(Page images and extracted text)

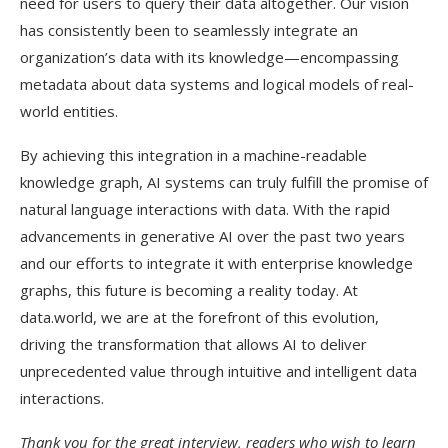
need for users to query their data altogether. Our vision
has consistently been to seamlessly integrate an
organization’s data with its knowledge—encompassing
metadata about data systems and logical models of real-
world entities.
By achieving this integration in a machine-readable
knowledge graph, AI systems can truly fulfill the promise of
natural language interactions with data. With the rapid
advancements in generative AI over the past two years
and our efforts to integrate it with enterprise knowledge
graphs, this future is becoming a reality today. At
data.world, we are at the forefront of this evolution,
driving the transformation that allows AI to deliver
unprecedented value through intuitive and intelligent data
interactions.
Thank you for the great interview, readers who wish to learn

**EXERCISE DESCRIPTION**: Locate the word "with" in the records above, and return each line that has it.

**ANSWER BOX**:
organization’s data with its knowledge—encompassing
natural language interactions with data. With the rapid
and our efforts to integrate it with enterprise knowledge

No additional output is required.